### SOURCE DATA
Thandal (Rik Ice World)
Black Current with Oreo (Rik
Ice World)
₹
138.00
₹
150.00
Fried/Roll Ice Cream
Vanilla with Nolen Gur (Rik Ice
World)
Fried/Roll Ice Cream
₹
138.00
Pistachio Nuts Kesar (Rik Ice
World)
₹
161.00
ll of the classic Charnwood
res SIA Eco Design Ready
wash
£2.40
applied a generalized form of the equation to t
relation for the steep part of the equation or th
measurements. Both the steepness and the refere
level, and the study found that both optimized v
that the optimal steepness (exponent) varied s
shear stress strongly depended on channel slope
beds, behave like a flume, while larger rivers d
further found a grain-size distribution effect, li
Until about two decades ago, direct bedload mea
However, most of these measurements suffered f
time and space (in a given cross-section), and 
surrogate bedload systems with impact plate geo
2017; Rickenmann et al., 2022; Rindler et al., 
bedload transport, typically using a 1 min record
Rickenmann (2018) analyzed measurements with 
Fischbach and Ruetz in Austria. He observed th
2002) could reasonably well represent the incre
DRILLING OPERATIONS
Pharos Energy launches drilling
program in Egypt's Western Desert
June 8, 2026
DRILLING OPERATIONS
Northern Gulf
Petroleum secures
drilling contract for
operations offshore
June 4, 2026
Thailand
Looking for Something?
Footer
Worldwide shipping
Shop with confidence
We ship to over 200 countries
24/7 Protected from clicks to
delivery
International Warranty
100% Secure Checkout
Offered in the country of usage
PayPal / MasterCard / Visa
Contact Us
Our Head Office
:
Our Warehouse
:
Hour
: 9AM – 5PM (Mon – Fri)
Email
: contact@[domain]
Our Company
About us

### ASSIGNMENT
Go over the listing above and return each line with "measurements".

### YOUR RESPONSE
measurements. Both the steepness and the refere
However, most of these measurements suffered f
Rickenmann (2018) analyzed measurements with 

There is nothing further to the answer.